Не удержавшись, я чмокнула тётю Клаву в щёку:
— Спасибо вам!
— Вот ещё, — нахмурилась тётя Клава, но я видела, что она довольна. — Чем с уборщицами целоваться, иди лучше тетрадки проверяй, раз тебе советская власть детей доверила.
— Уже иду!
Я заскользила по натёртому паркету, едва ли не выделывая пируэты и па. Главное, я узнала адрес церкви. Конечно, не очень хорошо, что она близко от школы, но как говорится: «Будь что будет» и «Где наша не пропадала».
Пять главок Князь-Владимирского собора были на один тон светлее мрачного неба с пушистыми тучами. Стройные формы здания и колокольни тёплым жёлто-белым цветом попирали права зимы, упрямо напоминая людям о весне и солнце. Голые ветви кустов небольшого садика внутреннего двора утопали в снегу, и расчищенная дорожка вела мимо высоких сугробов, облитых лиловой тенью раннего вечера. Петроградская сторона совсем недалеко от моего Васильевского острова, особенно если идти напрямик по Большому проспекту до Первой линии и свернуть налево к Тучкову мосту, поэтому я пришла в Князь-Владимирский собор пешком, с удовольствием подставляя лицо под мелкий колкий снежок. Отпрашиваться с работы не пришлось, благо в каникулы можно исчезнуть из школы пораньше, особенно если не попадаться на глаза начальству.

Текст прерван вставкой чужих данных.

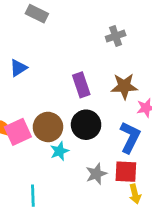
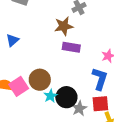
purple rectangle: (81, 85) -> (71, 47), moved, turned -54
brown star: (124, 86) -> (64, 26), moved
black circle: (86, 125) -> (66, 97), moved

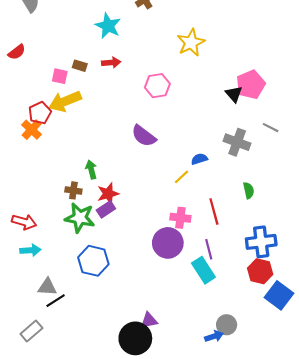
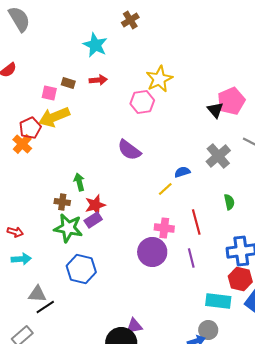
yellow star: (191, 43) -> (159, 79), moved
gray cross: (237, 142) -> (218, 156), turned 30
red arrow: (24, 222) -> (15, 232), size x0.7
cyan rectangle: (203, 270) -> (218, 301), moved, turned -50

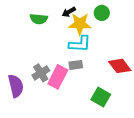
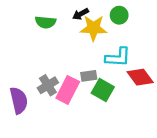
cyan L-shape: (80, 44) -> (118, 57), moved
green square: (101, 97) -> (103, 90), moved

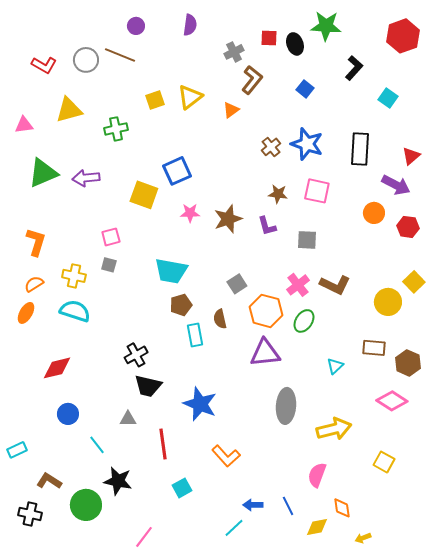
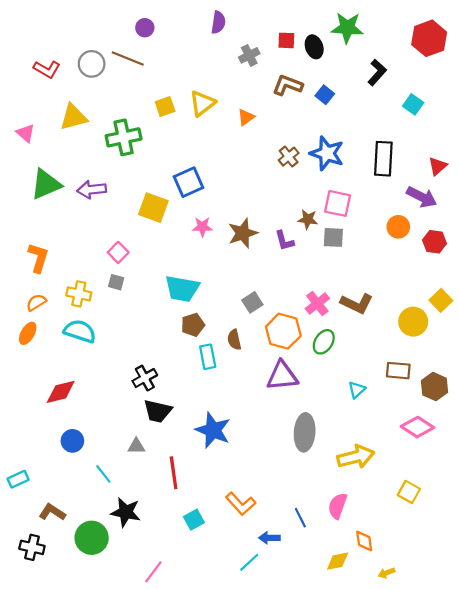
purple semicircle: (190, 25) -> (218, 22), moved
brown L-shape: (252, 80) -> (288, 85), moved, turned -108
pink triangle: (24, 125) -> (26, 133), turned 48
green cross: (116, 129) -> (124, 137), size x1.4
brown star: (278, 194) -> (308, 219), moved
pink square: (111, 237) -> (118, 252), turned -30
gray square: (307, 240) -> (333, 237), moved
orange L-shape: (226, 456) -> (241, 504), moved
blue line: (288, 506) -> (300, 518), moved

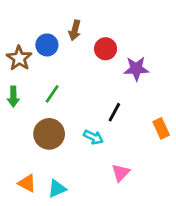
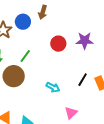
red circle: (106, 49) -> (58, 44), moved
black line: (114, 112) -> (83, 80), moved
brown circle: (49, 134) -> (14, 76), moved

Служили молебен, и звуки хора оседали в памяти, переплетаясь ангельским многоголосьем. Прежде я никогда не предполагала, что душа может отделиться от тела и улететь ввысь, под самый купол, чтобы излиться на землю потоками лёгких слёз. К чудотворной иконе Казанской Божией Матери выстроилась небольшая очередь. Арочные проёмы между колоннами давали ощущение пространства. Огоньки свечей на подсвечниках издалека казались маленькими огненными водопадами.
— Рождество Твоё Христе Боже наш, озарило мир светом знания, — речитативом повторяла женщина, идущая впереди меня. От её одежды тягуче и сладко пахло ладаном. Я подумала, что моя шинель наверняка тоже впитала в себя особый церковный дух, который не спутаешь ни с каким другим.
Прежде чем шагнуть на улицу, я надвинула платок пониже на глаза и опустила голову. Мне было стыдно выходить из церкви скрытно, словно воришке с украденным за пазухой. Я не чувствовала за собой никакой вины ни перед комсомолом, ни перед учениками, ни перед советской властью, по словам уборщицы тёти Клавы, доверившей мне воспитание детей. Тайное посещение церкви делало меня виновной перед Спасителем, Который не побоялся ради нас взойти на Крест и умереть.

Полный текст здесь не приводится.